Kayra, déjà bourrée, hurle à mon oreille :
— Est-ce que ton flic va rester campé devant la porte toute la soirée ?
— Ce n'est pas mon flic.
— Tu devrais l'inviter à danser, me suggère-t-elle.
— Il travaille, lui réponds-je.
— Et alors ?
— Alors, as-tu déjà vu un policier s'amuser sur son travail ?
— Pas encore, répond-elle avec un sourire en coin. Regarde bien.
Oh, oh ! Ne me dites pas qu'elle va oser faire ce que je pense !
Elle se dirige vers eux en se déhanchant et en affichant une détermination que je lui connais bien. Je jette un regard alarmé à ses cousines. Elles semblent elles aussi se demander si elles doivent l'arrêter ou pas. En tout cas, les flics le feront sans doute si je ne m'ên mêle pas et je n'ai aucunement le goût de retourner au poste de police.
Kayra s'arrête à quelque pas d'eux et leur adresse un sourire irrésistible. Ils restent impassibles, mais je vois tout de même une lueur d'intérêt dans leur regard. Mason, lui, ne semble pas du tout intéressé car il poursuit son examen du club. Cependant, il se fige tout d'un coup. Puis, je le vois se tourner lentement vers ma direction, en même temps que Kayra, qui me fait un signe de la main. Je-vais-la-tuer ! Mais je vais m'abstenir de le faire devant les flics. Au lieu de cela, je détourne les yeux et feint une grande conversation avec Jenny et Christina.
— On retourne danser ? leur proposé-je alors. Kayra s'en tire bien.
Elles hochent la tête, puis nous traversons la piste de danse afin de trouver un endroit où on ne se fera pas bousculer. Je sens le regard de Mason sur moi, comme s'il me brûlait le dos. Je suis absolument certaine qu'il ne me quitte pas des yeux et ça m'embarrasse. Pourquoi ma traîtresse d'amie est-elle allée lui dire que j'étais là ? Espérait-elle qu'il m'invite à danser ? Il travaille, bon sang ! Ce n'est pas le temps de l'énerver. J'en sais quelque chose.
Ma Margarita en main, je décide tout de même de le provoquer rien qu'un petit peu et bouge sensuellement les hanches entre deux gorgées. Je ferme les yeux et me laisse aller en essayant d'oublier où je suis. Mon cerveau commence quelque peu à s'embrumer. Était-ce le verre de trop ? Sans doute.

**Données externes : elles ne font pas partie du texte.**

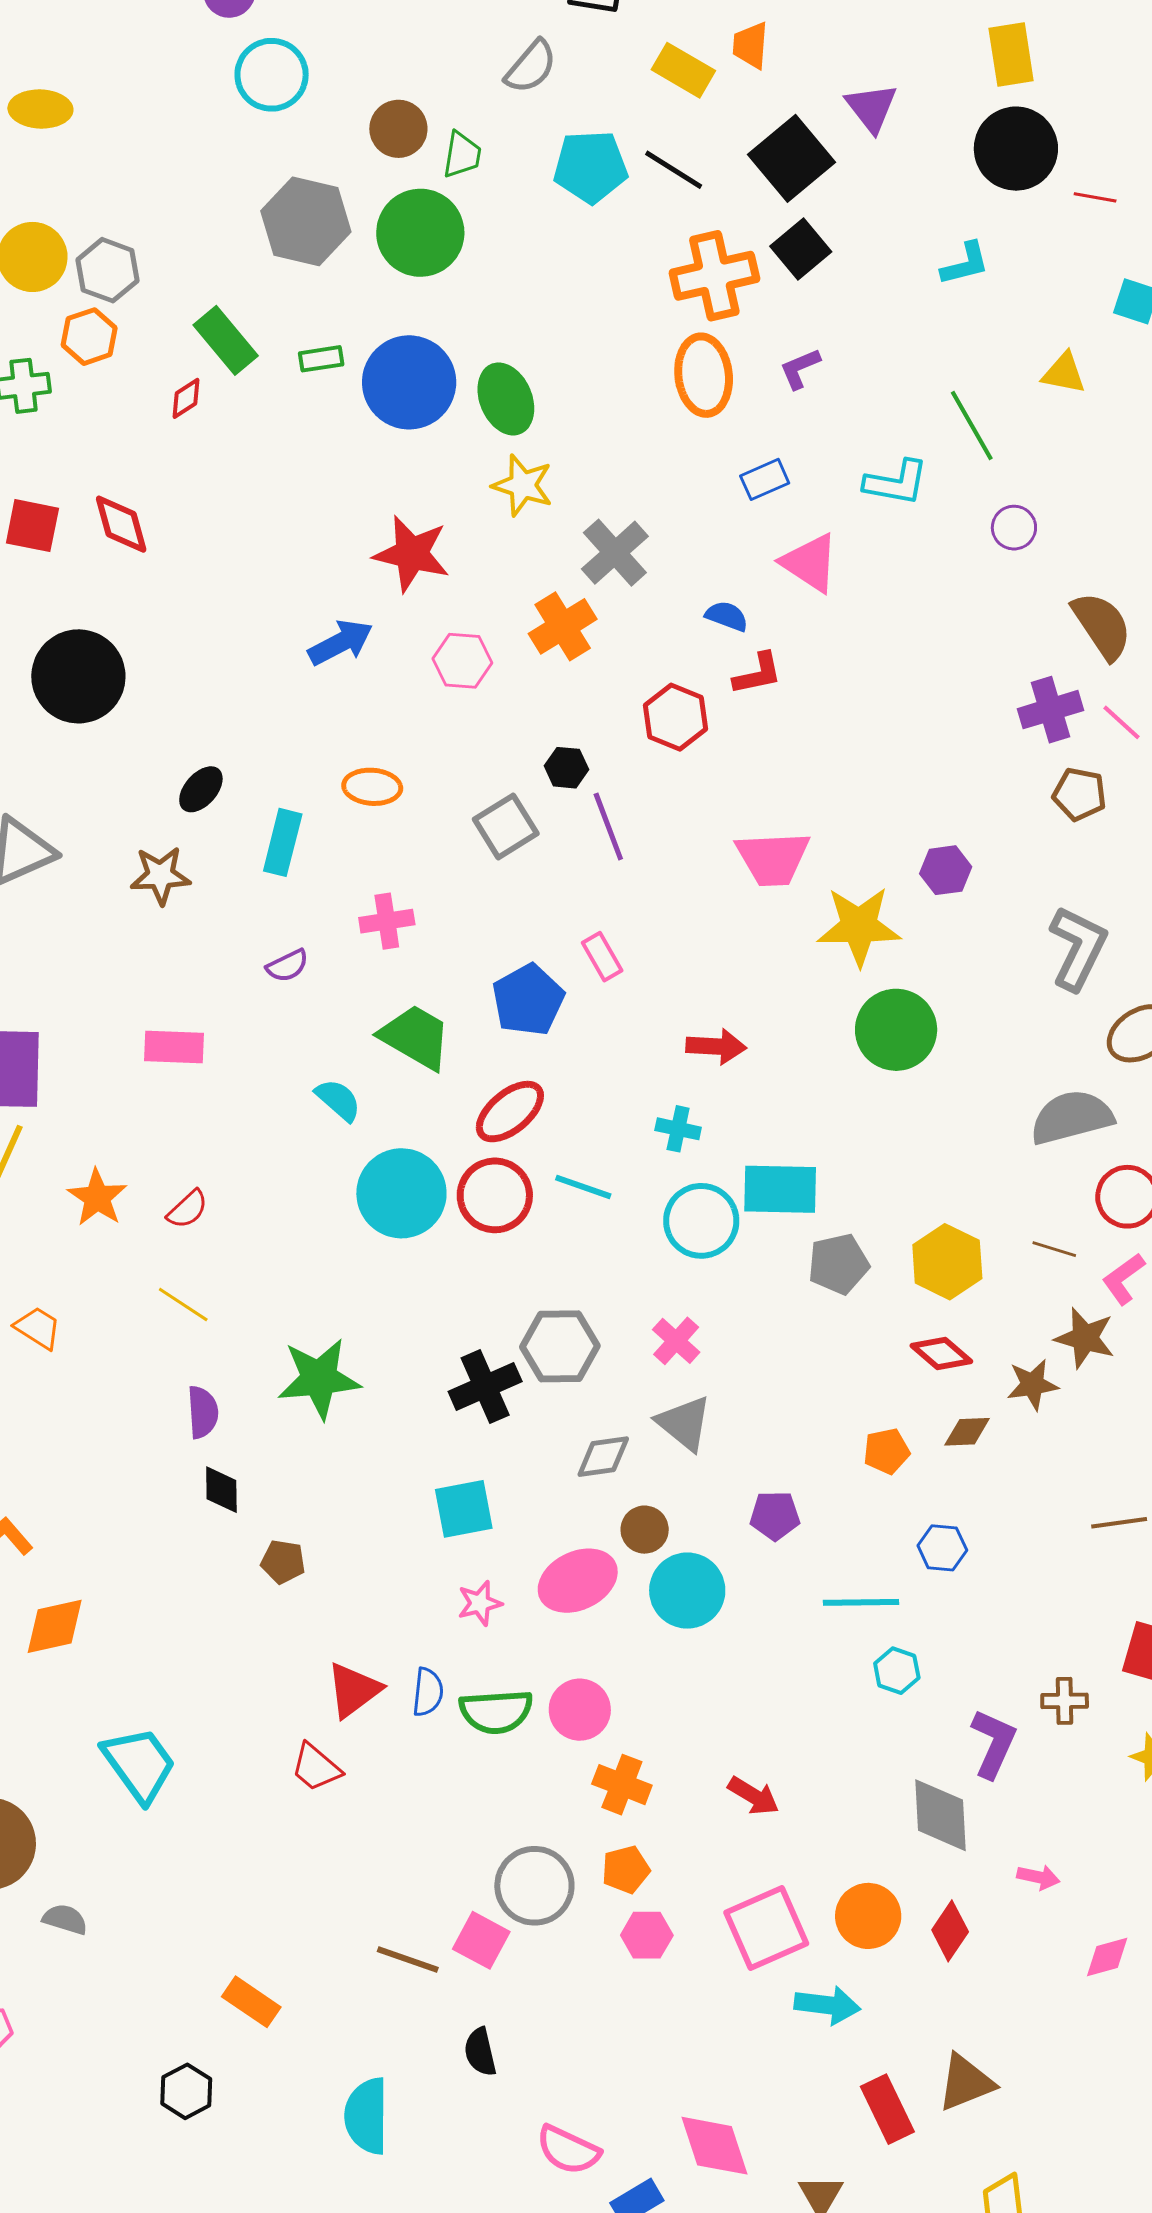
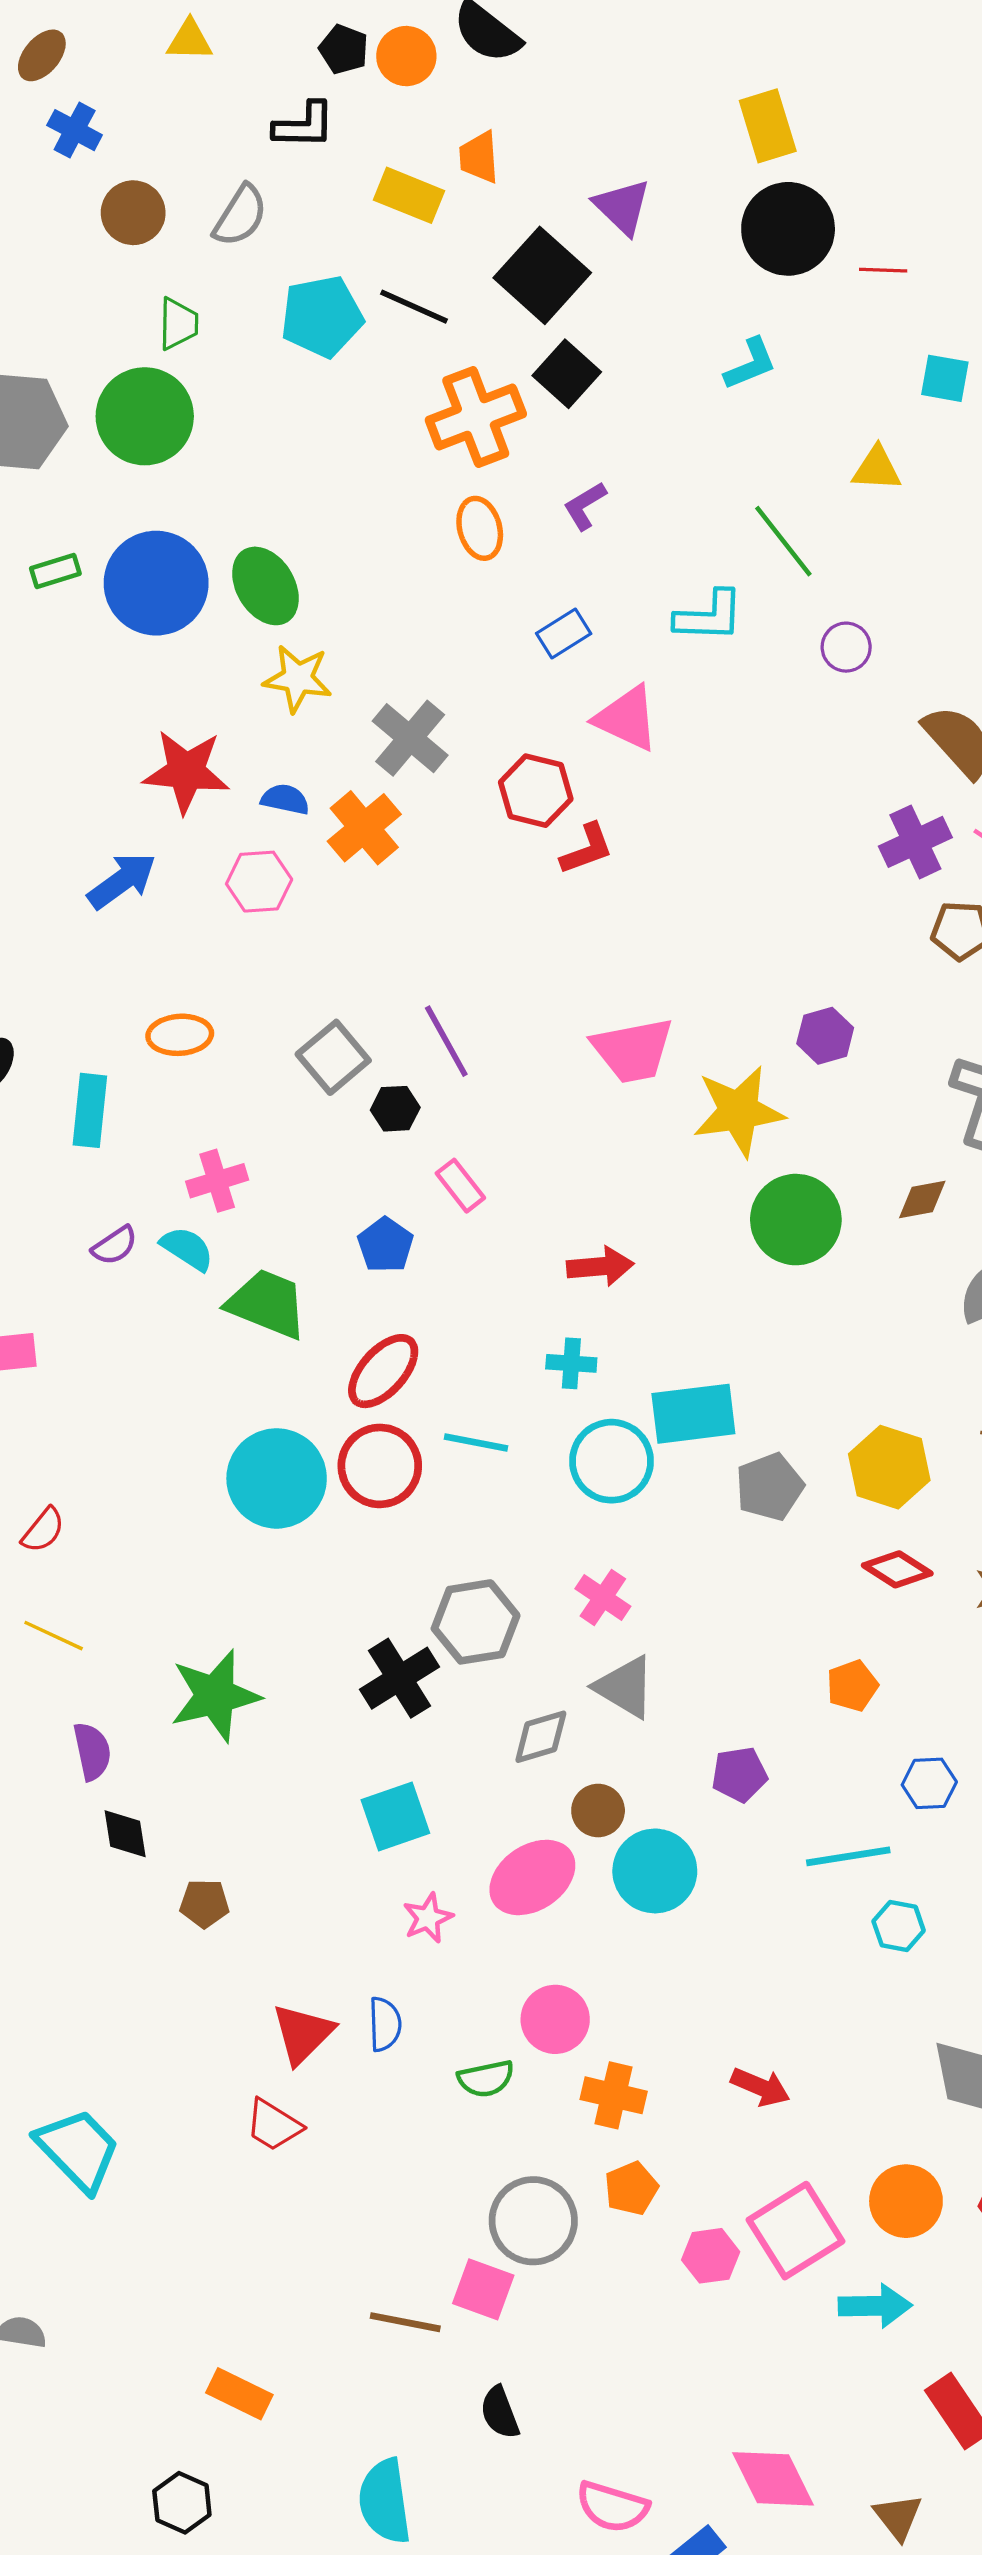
brown circle: (398, 129) -> (133, 213), moved
orange ellipse: (704, 375) -> (480, 528), size x0.7
blue semicircle: (727, 616) -> (285, 799), moved
red hexagon: (676, 717) -> (536, 791), moved
black hexagon: (566, 768) -> (395, 1109), moved
blue pentagon: (528, 1000) -> (385, 1245), size x0.7
cyan semicircle: (338, 1100) -> (187, 1249), moved
brown diamond: (967, 1432) -> (922, 1200), moved
green semicircle: (496, 1712) -> (486, 2079), moved, size x0.7
pink hexagon: (647, 1935) -> (711, 2256), moved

Je sens tout à coup qu'on me tire par le bas et je manque m'affaler au sol, mais un bras puissant me retient. J'ai juste le temps d'apercevoir un homme au regard vicieux me sourire effrontément.
— Tu es bonne, bébé, me dit-il à l'oreille. Je t'emmène faire un tour.
Normalement, je l'aurais envoyé balader, mais mon état m'en empêche. Sacré alcool ! Je tiens à peine sur mes jambes et je lance un regard paniqué à mes amies, mais je ne les trouve nulle part. Cet homme m'a éloignée expressément d'elles.
— Viens, me dit-il en me forçant à le suivre.
Je n'ai pas la force de résister. J'ai l'impression de flotter, comme si mon corps ne m'obéissait plus.
Soudain, il recule, l'air surpris. Je remarque au même moment deux policiers le tirer sans ménagement, dont Mason, qui le fixe, l'air écœuré. Je rencontre son regard furieux. Il semble prêt de l'étriper et je le vois se livrer une bataille intérieure afin de garder son calme. Il bouille de rage, ses mains tremblent comme s'il se retenait d'étriper mon agresseur. Au lieu de cela, il lui passe les menottes et laisse ses collègues l'emmener.
Il bouge ses lèvres et je devine qu'il me parle, mais je n'entends rien. La dernière chose que je sens avant de sombrer est ses mains chaudes qui me soutiennent.